*** Block opens ***

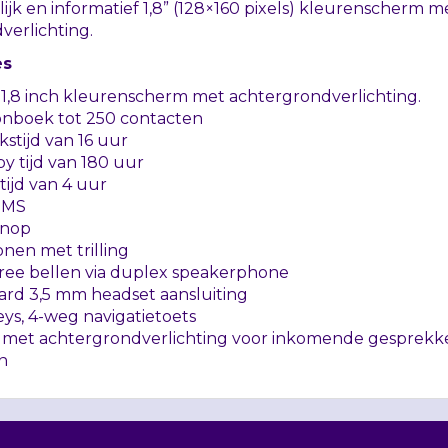
lijk en informatief 1,8” (128×160 pixels) kleurenscherm m
verlichting.
es
1,8 inch kleurenscherm met achtergrondverlichting.
onboek tot 250 contacten
stijd van 16 uur
y tijd van 180 uur
ijd van 4 uur
SMS
knop
onen met trilling
ree bellen via duplex speakerphone
ard 3,5 mm headset aansluiting
eys, 4-weg navigatietoets
y met achtergrondverlichting voor inkomende gesprekk
n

*** Block closes ***

INSTRUCTIONS TO FOLLOW »
Print the listing exactly, minus its pictures.

RESPONSE »
lijk en informatief 1,8” (128×160 pixels) kleurenscherm m
verlichting.
es
1,8 inch kleurenscherm met achtergrondverlichting.
onboek tot 250 contacten
stijd van 16 uur
y tijd van 180 uur
ijd van 4 uur
SMS
knop
onen met trilling
ree bellen via duplex speakerphone
ard 3,5 mm headset aansluiting
eys, 4-weg navigatietoets
y met achtergrondverlichting voor inkomende gesprekk
n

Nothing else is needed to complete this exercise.